# Exercise aim
The lines to copy run from the one containing "more UK salary" to the last line of the entries; output those lines exactly and only them, without pictures.

# Extracted data
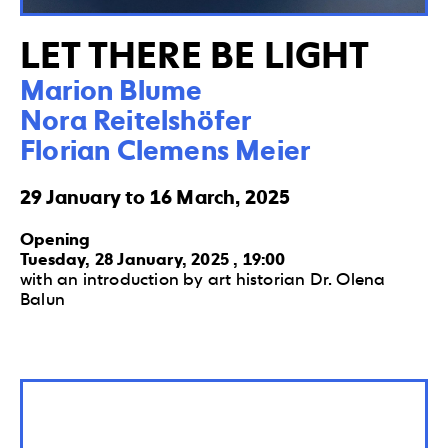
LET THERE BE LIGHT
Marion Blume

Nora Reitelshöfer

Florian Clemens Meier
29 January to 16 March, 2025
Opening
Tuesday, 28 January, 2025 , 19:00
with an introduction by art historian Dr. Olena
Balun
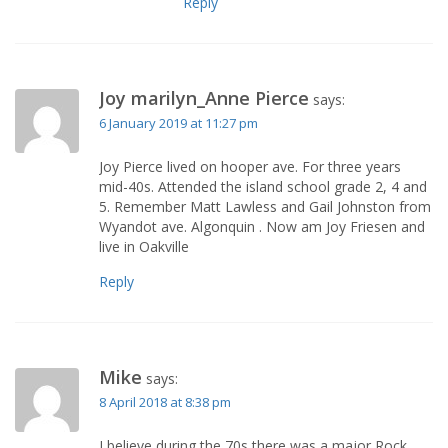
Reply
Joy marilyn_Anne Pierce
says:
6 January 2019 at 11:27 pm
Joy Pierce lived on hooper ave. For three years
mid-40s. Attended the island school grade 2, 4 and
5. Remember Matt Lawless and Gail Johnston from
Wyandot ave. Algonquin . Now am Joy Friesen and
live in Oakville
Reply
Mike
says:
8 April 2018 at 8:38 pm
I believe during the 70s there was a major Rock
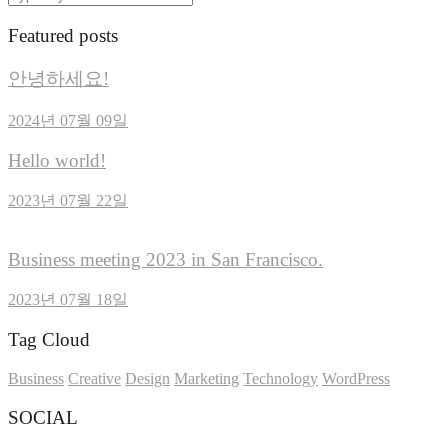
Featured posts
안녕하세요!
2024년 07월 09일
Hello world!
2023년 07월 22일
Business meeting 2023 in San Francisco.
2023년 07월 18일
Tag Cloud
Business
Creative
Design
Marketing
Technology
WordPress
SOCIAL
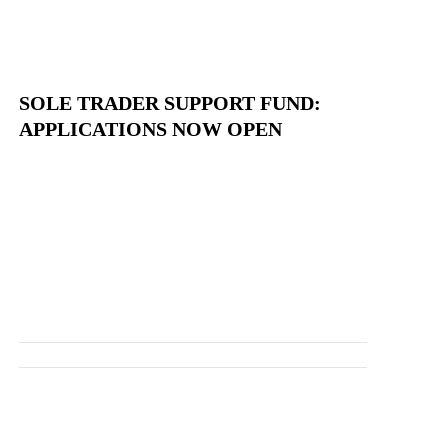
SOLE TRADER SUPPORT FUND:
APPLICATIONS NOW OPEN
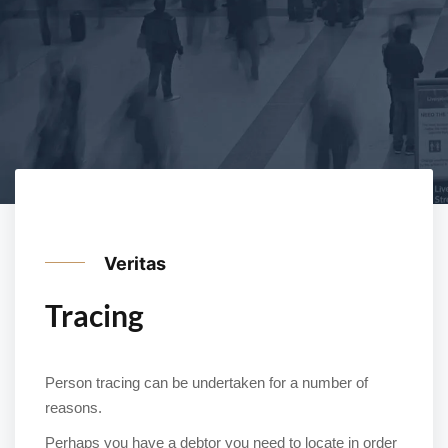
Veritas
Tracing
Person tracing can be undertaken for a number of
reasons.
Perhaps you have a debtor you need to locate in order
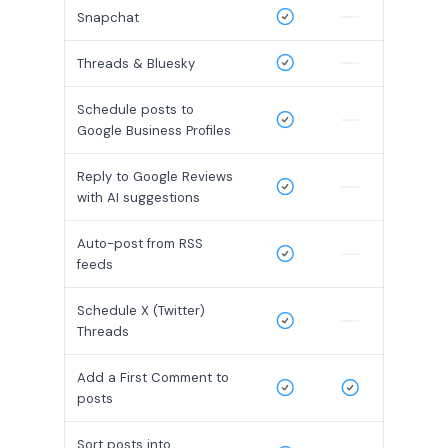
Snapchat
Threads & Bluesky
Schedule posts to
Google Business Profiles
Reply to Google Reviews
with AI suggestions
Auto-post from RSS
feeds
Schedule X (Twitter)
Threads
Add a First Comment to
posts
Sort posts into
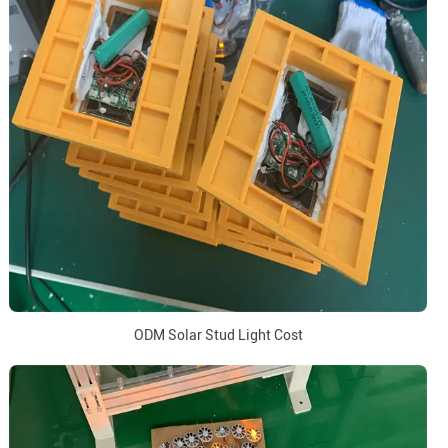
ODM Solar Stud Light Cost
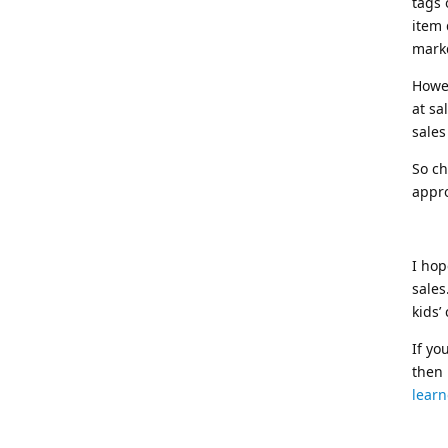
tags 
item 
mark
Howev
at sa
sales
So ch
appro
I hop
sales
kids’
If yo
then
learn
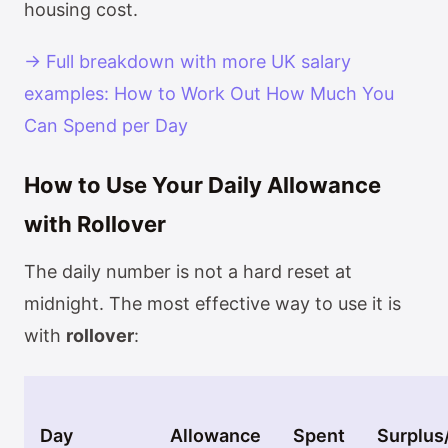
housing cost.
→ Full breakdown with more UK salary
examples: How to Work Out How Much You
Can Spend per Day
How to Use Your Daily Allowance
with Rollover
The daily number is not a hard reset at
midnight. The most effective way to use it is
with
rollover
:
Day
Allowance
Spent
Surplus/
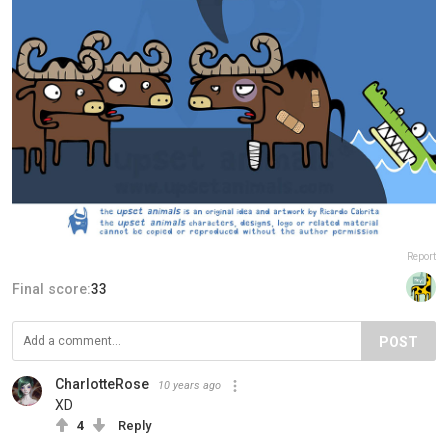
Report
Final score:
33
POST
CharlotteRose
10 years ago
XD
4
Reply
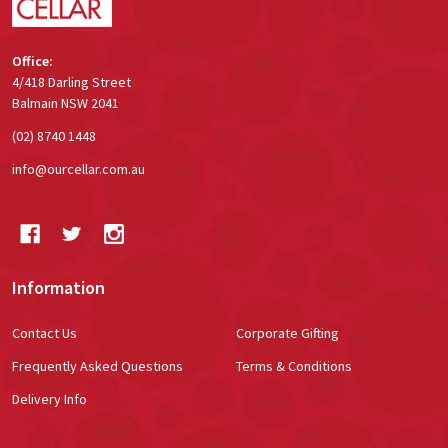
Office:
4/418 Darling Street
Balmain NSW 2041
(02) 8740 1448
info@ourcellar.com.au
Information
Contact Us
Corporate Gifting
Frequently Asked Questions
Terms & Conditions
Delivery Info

# Problem solution
→ Full breakdown with more UK salary
examples: How to Work Out How Much You
Can Spend per Day
How to Use Your Daily Allowance
with Rollover
The daily number is not a hard reset at
midnight. The most effective way to use it is
with
rollover
:
Day
Allowance
Spent
Surplus/
Report
Final score:
33
POST
CharlotteRose
10 years ago
XD
4
Reply
Office:
4/418 Darling Street
Balmain NSW 2041
(02) 8740 1448
info@ourcellar.com.au
Information
Contact Us
Corporate Gifting
Frequently Asked Questions
Terms & Conditions
Delivery Info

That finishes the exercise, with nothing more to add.